As Oakland, Calif., awaits the verdict in the trial of former BART police officer Johannes Mehserle for the 2009 New Year's Day shooting of Oscar Grant, some officials fear that violence will erupt in Oakland if the Los Angeles jury delivers a verdict that enrages area anarchists.
For one thing, it is possible the jury of seven whites, four Latinos and one decline-to-state individual will acquit Mehserle, who pleaded not guilty and testified that he meant to shock Grant, 22, with a Taser but accidentally fired his gun.
Judge Robert Perry, however, did Oakland a big favor Wednesday when he ruled out first-degree murder. As Demian Bulwa of the San Francisco Chronicle reported, the judge said he saw no evidence of premeditation.
In that jurors generally don't like to convict people who have put their own bodies on the line to protect the public at large, the judge has given this panel options to redress the lethal consequences of Mehserle's actions. Over the objections of both the prosecution and defense, Perry gave jurors the option of convicting Mehserle of second-degree murder, voluntary manslaughter or involuntary manslaughter. From my limited newspaper perch, a manslaughter conviction seems far more likely than a murder conviction.
But beware. From the early days of this case, some individuals have made it clear that they will be satisfied with nothing less than a conviction for murder. John Burris, who is representing Grant's family in a civil lawsuit against BART, said at the time the Alameda County district attorney charged Mehserle with murder, "Anything less than murder would not have been satisfying."
When activists tried to organize peaceful protests of the shooting in January 2009, anarchists hijacked the protests.
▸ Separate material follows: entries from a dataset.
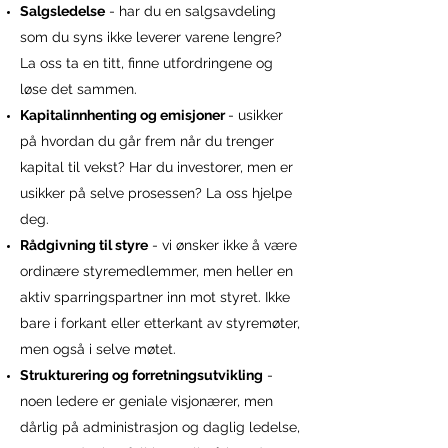
Salgsledelse
- har du en salgsavdeling
som du syns ikke leverer varene lengre?
La oss ta en titt, finne utfordringene og
løse det sammen.
Kapitalinnhenting og emisjoner
- usikker
på hvordan du går frem når du trenger
kapital til vekst? Har du investorer, men er
usikker på selve prosessen? La oss hjelpe
deg.
Rådgivning til styre
- vi ønsker ikke å være
ordinære styremedlemmer, men heller en
aktiv sparringspartner inn mot styret. Ikke
bare i forkant eller etterkant av styremøter,
men også i selve møtet.
Strukturering og forretningsutvikling
-
noen ledere er geniale visjonærer, men
dårlig på administrasjon og daglig ledelse,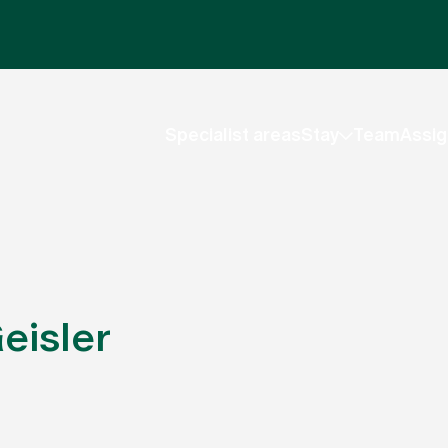
Specialist areas
Stay
Team
Assig
eisler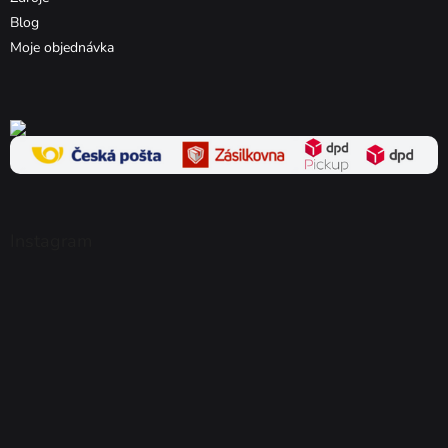
Blog
Moje objednávka
Instagram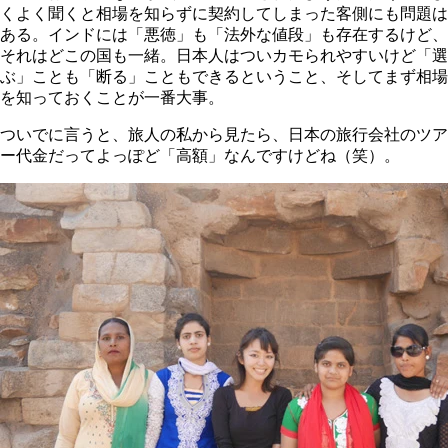
くよく聞くと相場を知らずに契約してしまった客側にも問題は
ある。インドには「悪徳」も「法外な値段」も存在するけど、
それはどこの国も一緒。日本人はついカモられやすいけど「選
ぶ」ことも「断る」こともできるということ、そしてまず相場
を知っておくことが一番大事。
ついでに言うと、旅人の私から見たら、日本の旅行会社のツア
ー代金だってよっぽど「高額」なんですけどね（笑）。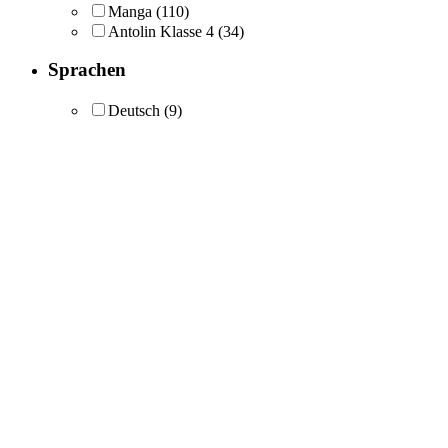
Manga
(110)
Antolin Klasse 4
(34)
Sprachen
Deutsch
(9)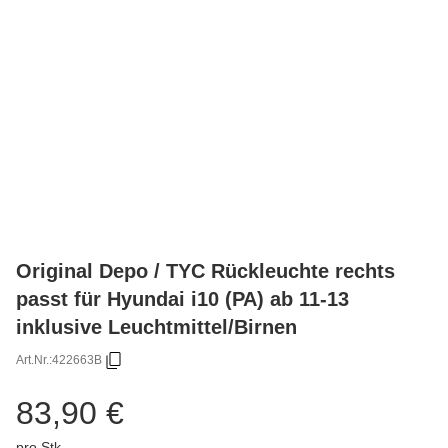
Original Depo / TYC Rückleuchte rechts
passt für Hyundai i10 (PA) ab 11-13
inklusive Leuchtmittel/Birnen
Art.Nr.:
422663B
83,90 €
pro Stk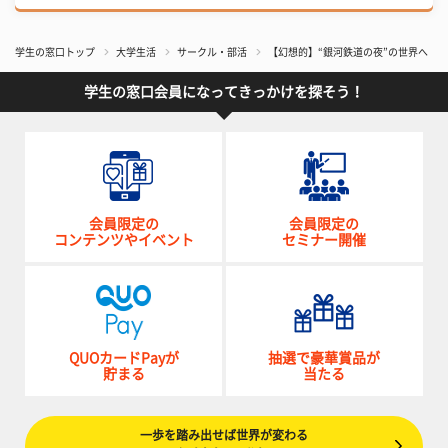
学生の窓口トップ
大学生活
サークル・部活
【幻想的】“銀河鉄道の夜”の世界へ 
学生の窓口会員になってきっかけを探そう！
会員限定の
会員限定の
コンテンツやイベント
セミナー開催
QUOカードPayが
抽選で豪華賞品が
貯まる
当たる
一歩を踏み出せば世界が変わる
Local businesses were trashed, Oaktown cars were torched and more than 100 individuals -- most from out of town -- were arrested.
"The first time, we were maybe caught off-guard," City Councilman Ignacio De La Fuente, who represents the Fruitvale district where Grant was shot, told me. "This time, there's no excuse."
Authorities cannot allow the situation to get out of control.
I remember the way Los Angeles felt after the Rodney King riots -- scared, angry and ashamed.
We don't know what the jury's verdict will be, but we do know that Oakland is forewarned. If the verdict seems unjust, the answer is not to create more victims.
Or, as De La Fuente put it, "Don't let this thing escalate because of outside agitators. They are not here for Oscar Grant."